I appreciate the space that's being provided to me and to the centre today to have our voices heard and to speak for those who cannot. I'm here for them, for me and for all Canadians who value justice and equality. We're here in solidarity with the LGBT historians, and we fully support the points raised by Egale and Mr. Leckey.

Before I begin, I would like to acknowledge that these proceedings are taking place on unceded Algonquin territory.

As indicated by my colleagues today and last week, Bill C-75 is a wonderful opportunity for us to honour the apology made by the Prime Minister and address the continued criminalization of the LGBTQ2SIA community and the lack of bodily autonomy experienced by members of our community.

That said, before I make my critiques and recommendations, I would like to offer my commendation for the inclusion of the repeal of anal intercourse as a crime. This repeal is a step forward, and the change is long overdue. Thank you.

However, if we stop at this issue, this bill will become a lost opportunity for so many other overdue changes that would bring justice and equality to the LGBTQ2SIA community and all Canadians. We are everyone and we are everywhere.

The lack of repeal of the bawdy house law and vagrancy, nudity, immoral theatrical performance and indecent exhibition laws remains a serious point of contention between our community and the government. The apology delivered last year by the Prime Minister explicitly refers to the use of the bawdy house law to criminalize the LGBTQ2SIA community; however, no action has been taken on this issue.

The effects of these laws continue to cause harm in our communities. The people who have been charged and convicted under them have lost their families, their loved ones and their careers. They live in precarious situations. Some have taken their lives. Those who are still with us cannot have the records erased until this law is repealed. They continue to live with the shame of such treatment, as some have for over 30 years. This state-caused harm has been acknowledged by the Prime Minister himself and yet continues to be put aside.

The criminalization of sex work has been ruled unconstitutional by the Supreme Court, specifically in the 2013 Bedford case. Unfortunately, the PCEPA reconstituted a number of those crimes deemed unconstitutional, including communicating, obtaining sexual services for consideration, material benefit from sexual services and procuring, and advertising and material benefit in advertising, which work together to isolate sex workers.

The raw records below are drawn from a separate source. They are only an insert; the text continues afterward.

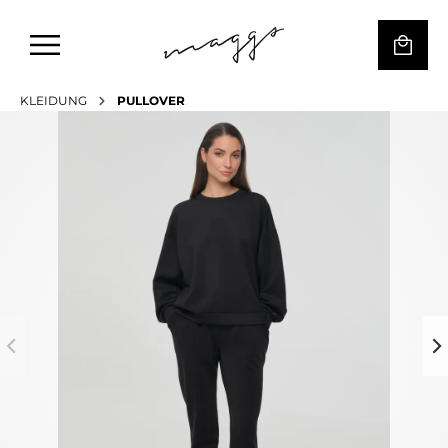
KLEIDUNG
PULLOVER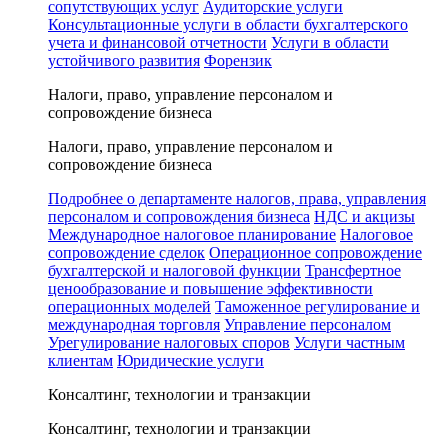
сопутствующих услуг
Аудиторские услуги
Консультационные услуги в области бухгалтерского
учета и финансовой отчетности
Услуги в области
устойчивого развития
Форензик
Налоги, право, управление персоналом и
сопровождение бизнеса
Налоги, право, управление персоналом и
сопровождение бизнеса
Подробнее о департаменте налогов, права, управления
персоналом и сопровождения бизнеса
НДС и акцизы
Международное налоговое планирование
Налоговое
сопровождение сделок
Операционное сопровождение
бухгалтерской и налоговой функции
Трансфертное
ценообразование и повышение эффективности
операционных моделей
Таможенное регулирование и
международная торговля
Управление персоналом
Урегулирование налоговых споров
Услуги частным
клиентам
Юридические услуги
Консалтинг, технологии и транзакции
Консалтинг, технологии и транзакции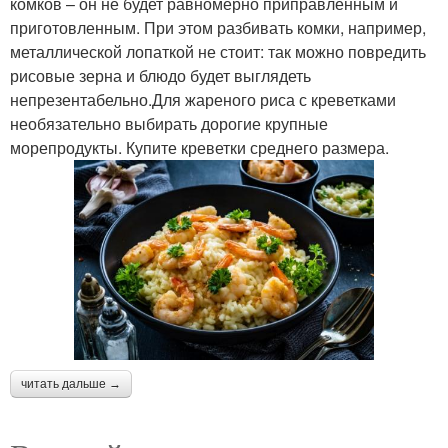
комков – он не будет равномерно приправленным и
приготовленным. При этом разбивать комки, например,
металлической лопаткой не стоит: так можно повредить
рисовые зерна и блюдо будет выглядеть
непрезентабельно.Для жареного риса с креветками
необязательно выбирать дорогие крупные
морепродукты. Купите креветки среднего размера.
читать дальше →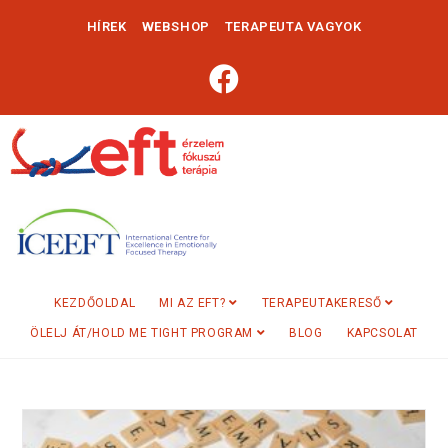
HÍREK
WEBSHOP
TERAPEUTA VAGYOK
KEZDŐOLDAL
MI AZ EFT?
TERAPEUTAKERESŐ
ÖLELJ ÁT/HOLD ME TIGHT PROGRAM
BLOG
KAPCSOLAT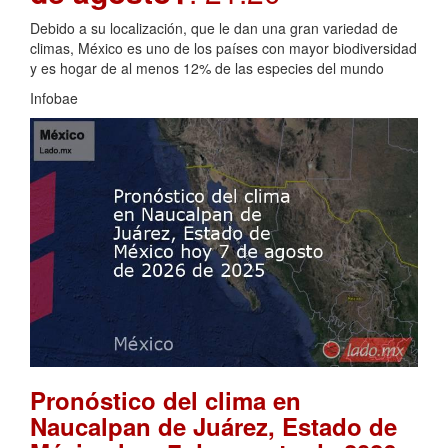
Debido a su localización, que le dan una gran variedad de
climas, México es uno de los países con mayor biodiversidad
y es hogar de al menos 12% de las especies del mundo
Infobae
Pronóstico del clima en
Naucalpan de Juárez, Estado de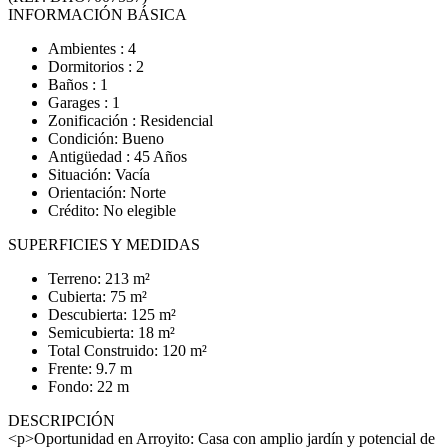
INFORMACIÓN BÁSICA
Ambientes : 4
Dormitorios : 2
Baños : 1
Garages : 1
Zonificación : Residencial
Condición: Bueno
Antigüedad : 45 Años
Situación: Vacía
Orientación: Norte
Crédito: No elegible
SUPERFICIES Y MEDIDAS
Terreno: 213 m²
Cubierta: 75 m²
Descubierta: 125 m²
Semicubierta: 18 m²
Total Construido: 120 m²
Frente: 9.7 m
Fondo: 22 m
DESCRIPCIÓN
<p>Oportunidad en Arroyito: Casa con amplio jardín y potencial de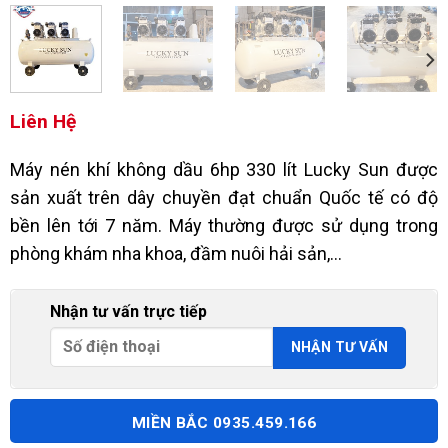
Liên Hệ
Máy nén khí không dầu 6hp 330 lít Lucky Sun được
sản xuất trên dây chuyền đạt chuẩn Quốc tế có độ
bền lên tới 7 năm. Máy thường được sử dụng trong
phòng khám nha khoa, đầm nuôi hải sản,…
Nhận tư vấn trực tiếp
MIỀN BẮC 0935.459.166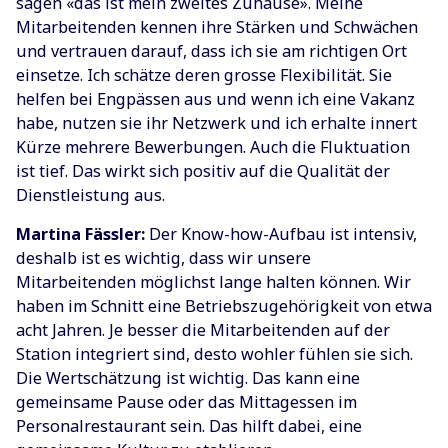
sagen «das ist mein zweites Zuhause». Meine
Mitarbeitenden kennen ihre Stärken und Schwächen
und vertrauen darauf, dass ich sie am richtigen Ort
einsetze. Ich schätze deren grosse Flexibilität. Sie
helfen bei Engpässen aus und wenn ich eine Vakanz
habe, nutzen sie ihr Netzwerk und ich erhalte innert
Kürze mehrere Bewerbungen. Auch die Fluktuation
ist tief. Das wirkt sich positiv auf die Qualität der
Dienstleistung aus.
Martina Fässler:
Der Know-how-Aufbau ist intensiv,
deshalb ist es wichtig, dass wir unsere
Mitarbeitenden möglichst lange halten können. Wir
haben im Schnitt eine Betriebszugehörigkeit von etwa
acht Jahren. Je besser die Mitarbeitenden auf der
Station integriert sind, desto wohler fühlen sie sich.
Die Wertschätzung ist wichtig. Das kann eine
gemeinsame Pause oder das Mittagessen im
Personalrestaurant sein. Das hilft dabei, eine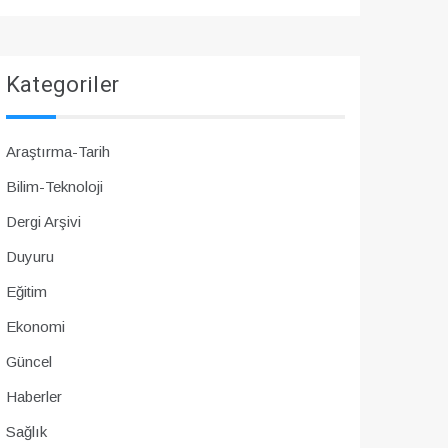
Kategoriler
Araştırma-Tarih
Bilim-Teknoloji
Dergi Arşivi
Duyuru
Eğitim
Ekonomi
Güncel
Haberler
Sağlık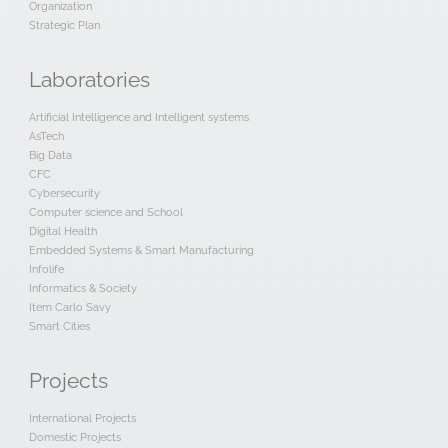
Organization
Strategic Plan
Laboratories
Artificial Intelligence and Intelligent systems
AsTech
Big Data
CFC
Cybersecurity
Computer science and School
Digital Health
Embedded Systems & Smart Manufacturing
Infolife
Informatics & Society
Item Carlo Savy
Smart Cities
Projects
International Projects
Domestic Projects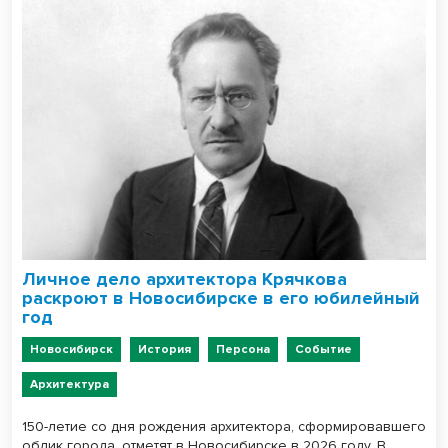
Личное дело архитектора Крячкова
раскроют в Новосибирске в его юбилейный
год
Новосибирск
История
Персона
Событие
Архитектура
150-летие со дня рождения архитектора, сформировавшего
облик города, отметят в Новосибирске в 2026 году. В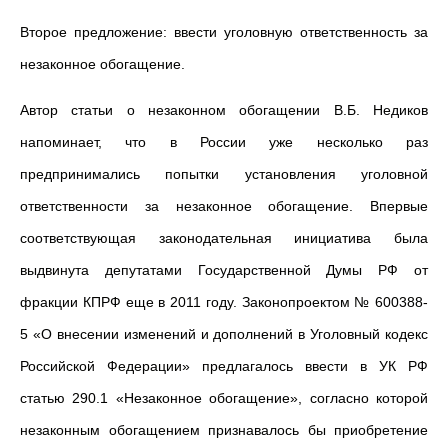
Второе предложение: ввести уголовную ответственность за
незаконное обогащение.
Автор статьи о незаконном обогащении В.Б. Недиков
напоминает, что в России уже несколько раз
предпринимались попытки установления уголовной
ответственности за незаконное обогащение. Впервые
соответствующая законодательная инициатива была
выдвинута депутатами Государственной Думы РФ от
фракции КПРФ еще в 2011 году. Законопроектом № 600388-
5 «О внесении изменений и дополнений в Уголовный кодекс
Российской Федерации» предлагалось ввести в УК РФ
статью 290.1 «Незаконное обогащение», согласно которой
незаконным обогащением признавалось бы приобретение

They cannot screen clients or hire security or administrative support. Such laws continue to put sex workers in danger.

Local, provincial and federal police services continue to use the existing legislation to harass and criminalize folks who should be allowed to do their jobs with the support and protection of the state. We strongly recommend that a clear decriminalization of sex work be included in Bill C-75.

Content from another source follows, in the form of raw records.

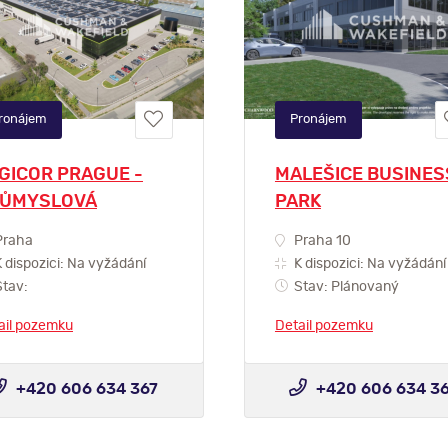
ronájem
Pronájem
GICOR PRAGUE -
MALEŠICE BUSINES
ŮMYSLOVÁ
PARK
raha
Praha 10
 dispozici: Na vyžádání
K dispozici: Na vyžádání
tav:
Stav: Plánovaný
ail pozemku
Detail pozemku
+420 606 634 367
+420 606 634 3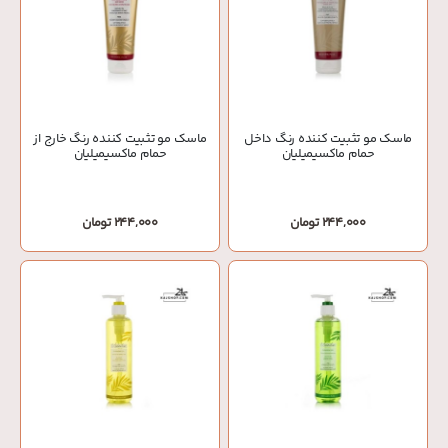
ماسک مو تثبیت کننده رنگ داخل
ماسک مو تثبیت کننده رنگ خارج از
حمام ماکسیمیلیان
حمام ماکسیمیلیان
244,000 تومان
244,000 تومان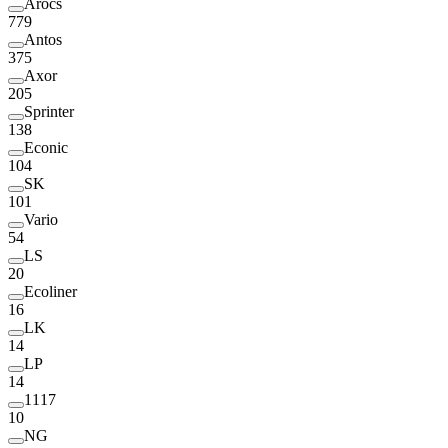
Arocs
779
Antos
375
Axor
205
Sprinter
138
Econic
104
SK
101
Vario
54
LS
20
Ecoliner
16
LK
14
LP
14
1117
10
NG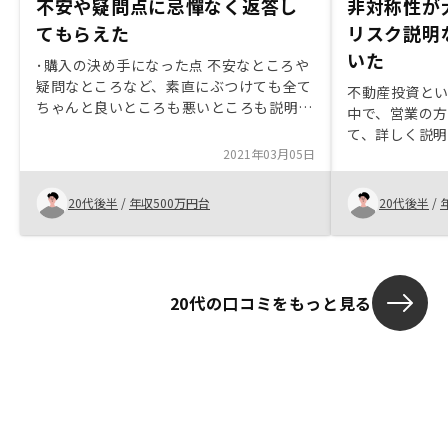
不安や疑問点に忌憚なく返答し
非対称性が
てもらえた
リスク説明
いた
･購入の決め手になった点 不安なところや
疑問なところなど、素直にぶつけても全て
不動産投資と
ちゃんと良いところも悪いところも説明し
中で、営業の
てくてた点
て、詳しく説
2021年03月05日
ため。
20代後半
/
年収500万円台
20代後半
/
20代の口コミをもっと見る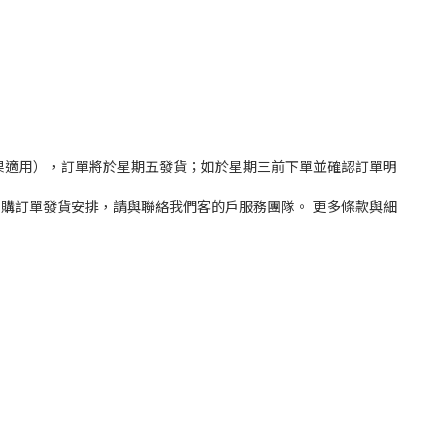
稿（如果適用），訂單將於星期五發貨；如於星期三前下單並確認訂單明
量採購訂單發貨安排，請與聯絡我們客的戶服務團隊。 更多條款與細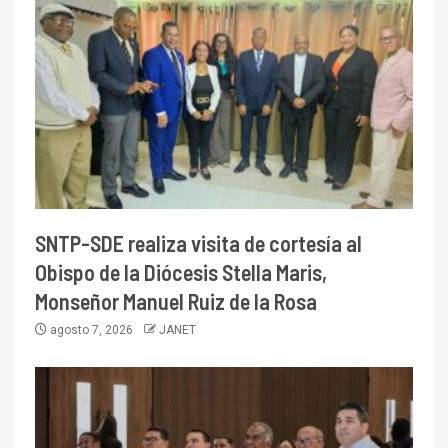
SNTP-SDE realiza visita de cortesía al
Obispo de la Diócesis Stella Maris,
Monseñor Manuel Ruiz de la Rosa
agosto 7, 2026
JANET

Bill C-75 fails to protect intersex children from non-consensual surgery. In June 2017 the CCGSD came out with our “Pink Agenda”, making it clear that we stand in solidarity with intersex communities and their right to decide what is best for their bodies, yet today subsection 268(3) of the Criminal Code of Canada allows non-consensual surgery by medical professionals to alter the bodies of infants and children whom they perceive to be ambiguous, that is, intersex.

In doing so, the bodily autonomy of those infants is removed by the state, the parents and the medical practitioners who make these decisions and perform these surgeries. This causes undue harm because of their own discomfort. For example, Kimberly Mascott Zieselman, who published an opinion piece in USA Today in 2017, had her testes removed without her consent when she was 15. This surgery led her to take hormone replacements for the rest of her life.

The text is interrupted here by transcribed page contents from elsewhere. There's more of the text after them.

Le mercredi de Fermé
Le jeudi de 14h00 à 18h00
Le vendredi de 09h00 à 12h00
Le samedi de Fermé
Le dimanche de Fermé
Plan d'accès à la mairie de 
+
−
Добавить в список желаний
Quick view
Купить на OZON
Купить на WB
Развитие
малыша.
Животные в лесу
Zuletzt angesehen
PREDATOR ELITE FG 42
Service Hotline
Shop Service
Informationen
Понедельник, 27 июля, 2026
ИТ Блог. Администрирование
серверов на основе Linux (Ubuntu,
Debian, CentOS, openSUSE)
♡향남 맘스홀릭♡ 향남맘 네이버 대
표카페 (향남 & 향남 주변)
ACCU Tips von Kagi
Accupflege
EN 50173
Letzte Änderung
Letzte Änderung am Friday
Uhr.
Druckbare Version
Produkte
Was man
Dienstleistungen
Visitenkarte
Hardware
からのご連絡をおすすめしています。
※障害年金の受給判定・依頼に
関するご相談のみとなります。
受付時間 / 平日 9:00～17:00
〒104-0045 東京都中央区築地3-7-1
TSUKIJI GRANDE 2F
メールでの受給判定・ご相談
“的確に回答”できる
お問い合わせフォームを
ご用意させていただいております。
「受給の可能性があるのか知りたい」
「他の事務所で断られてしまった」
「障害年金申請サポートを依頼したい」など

She was not even informed that she had had this surgery until she was 41 years old. Imagine finding out that part of your body had been removed without your consent. Imagine that it led to a continuing medical condition and medical expense for the rest of your life. That's what we allow with this law. We strongly recommend that the repeal of subsection 268(3) be included in Bill C-75.

Bill C-75 fails to limit the laws that allow the criminalization of HIV. We have been asking for clarity on this. To this day, and regardless of the government's own report, the criminal justice system's response to the non-disclosure of HIV, which states that HIV transmission is a public health issue instead of a criminal issue, is that the non-disclosure of HIV is treated as an aggravated sexual assault in the criminal justice system.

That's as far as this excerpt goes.